Рядом сидела мама Бена и гладила ее по руке. Нашла Бритт-Мари уборщица солярия, что особенно досадно – всем известно, что эти уборщицы рассказывают на своих сходках.
– Не расстраивайтесь, такое случается и с лучшими из нас, – ободряюще шепнула мама Бена.
– Нет, – надтреснутым голосом ответила Бритт-Мари, сползая с кушетки.
Мама Бена протянула руку, но Бритт-Мари отстранилась. Тут мама Бена закусила губу и поднялась.
– В Борге очень многие сдались, Бритт-Мари. Не становитесь одной из них, пожалуйста.
Может, Бритт-Мари и хотелось что-то сказать в ответ, но ущемленное самолюбие и здравый смысл подняли ее на ноги и вывели за дверь. А там сидела вся футбольная команда. Убитая Бритт-Мари прятала глаза от ребят. С ней впервые такой срам: размечталась – и плюхнулась с неба на землю. Мечтать Бритт-Мари не привыкла. И не знала, что делать, когда вот так плюхнешься.

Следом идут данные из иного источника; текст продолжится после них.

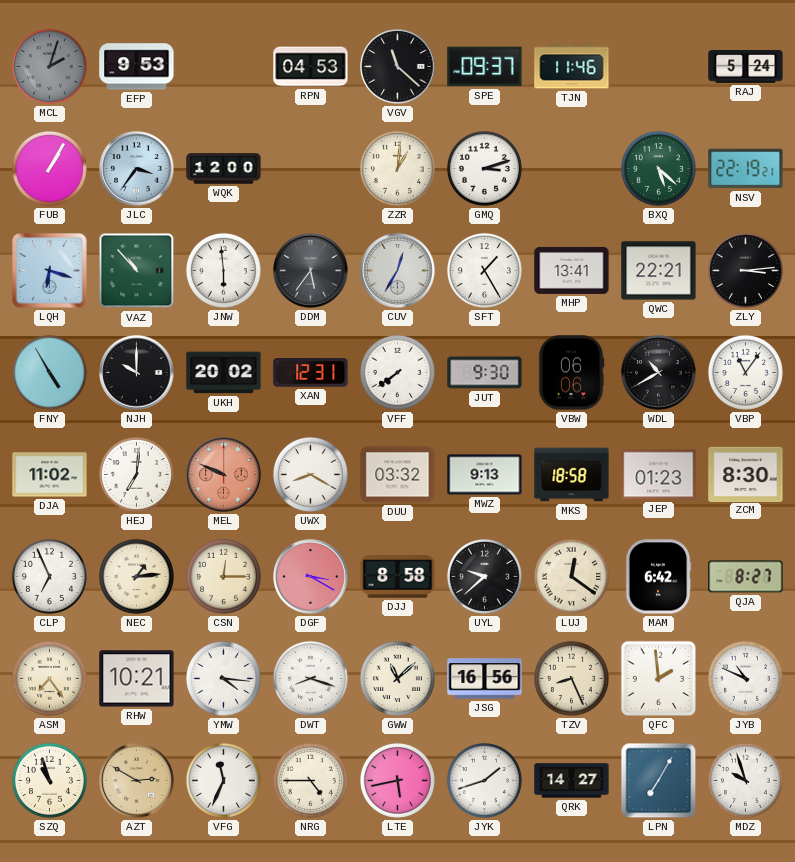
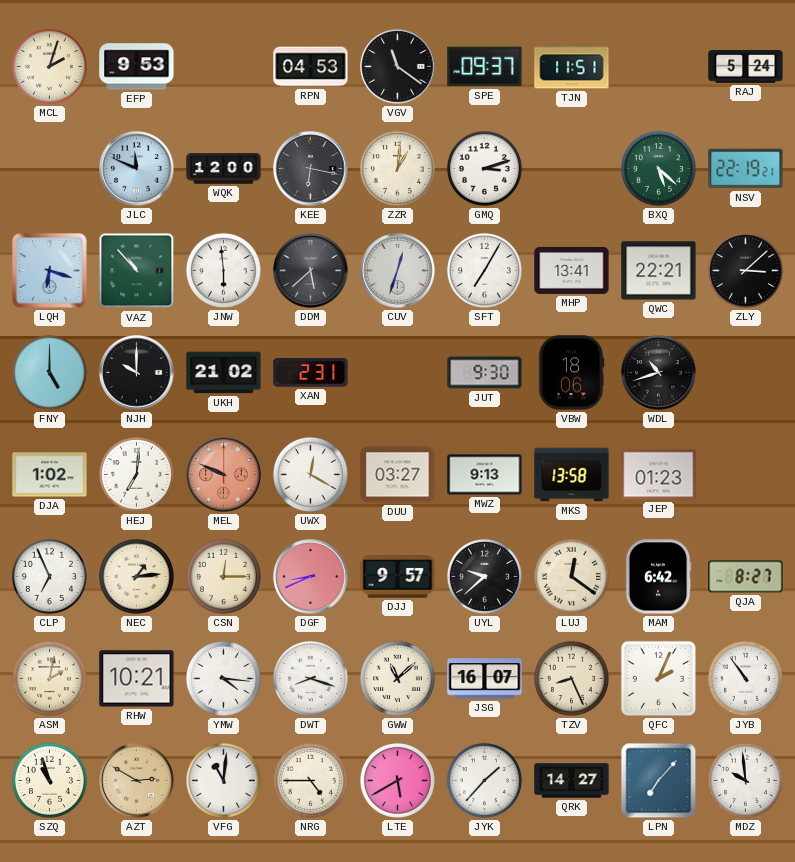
MCL dial: grey -> cream
VGV: 11:22 -> 11:21
TJN: 11:46 -> 11:51
FUB: 1:05 -> none
JLC: 3:36 -> 11:49
KEE: none -> 6:17
DDM: 5:36 -> 5:38
CUV: 12:35 -> 12:33
SFT: 1:25 -> 7:05
ZLY: 3:14 -> 3:08
FNY: 4:55 -> 5:00
UKH: 20:02 -> 21:02
XAN: 12:31 -> 2:31
VFF: 7:39 -> none
VBW: 06:06 -> 18:06
WDL: 10:40 -> 10:42
VBP: 11:06 -> none
DJA: 11:02 -> 1:02
UWX: 8:20 -> 12:20
DUU: 03:32 -> 03:27
MKS: 18:58 -> 13:58
ZCM: 8:30 -> none
DGF: 3:20 -> 8:41
DJJ: 8:58 -> 9:57
ASM: 7:24 -> 2:02
JSG: 16:56 -> 16:07
QFC: 1:59 -> 2:04
JYB: 10:49 -> 10:54
VFG: 11:34 -> 11:01
LTE: 5:43 -> 5:40
JYK: 1:42 -> 1:37
LPN: 7:05 -> 7:07
MDZ: 9:57 -> 9:59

И шла мимо детей, от всей души желая, чтобы их здесь не было.
Свен ждал ее с фуражкой в руках. У его ног стояла плетеная корзиночка с багетами.
– Я… я подумал, что… ну да, подумал, что ты теперь не захочешь в ресторан… после всего, так что я устроил пикник. Я подумал… хотя ты, наверное, захочешь лучше поехать домой. Конечно.
Бритт-Мари, крепко зажмурившись, спрятала перевязанную руку за спину. Свен смотрел вниз, на корзинку.
– Багеты я купил, а корзину сплел сам. На курсах. Бритт-Мари прикусила щеки. Она не знала, понимают ли Свен и ребята, зачем она отправилась в солярий. Что пыталась спрятать под загаром. Она боялась услышать подобные вопросы – и так уже извелась от стыда. И она прошептала:
– Свен, пожалуйста, я просто хочу домой.
И Свен повез ее к дому Банк, хотя ей хотелось вовсе не этого. Ах, если бы он не видел ее в таком состоянии! Бритт-Мари прятала руку под бамбуковой занавеской и больше всего на свете желала, чтобы он отвез ее домой. В ее настоящий дом. Настоящую жизнь. И оставил там. Она не готова к энтузиазму.

 

Затормозив у дома Банк, Свен хотел что-то сказать, но не успел: Бритт-Мари уже вышла из машины, а он остался стоять с фуражкой в руках. Бритт-Мари вошла в дом, закрыла перед ним дверь и неподвижно стояла, сдерживая дыхание, пока Свен не уехал.
Потом Бритт-Мари убрала дом Банк снизу доверху. Поужинала супом, в одиночестве. Потом медленно поднялась по лестнице, взяла полотенце и села на край кровати.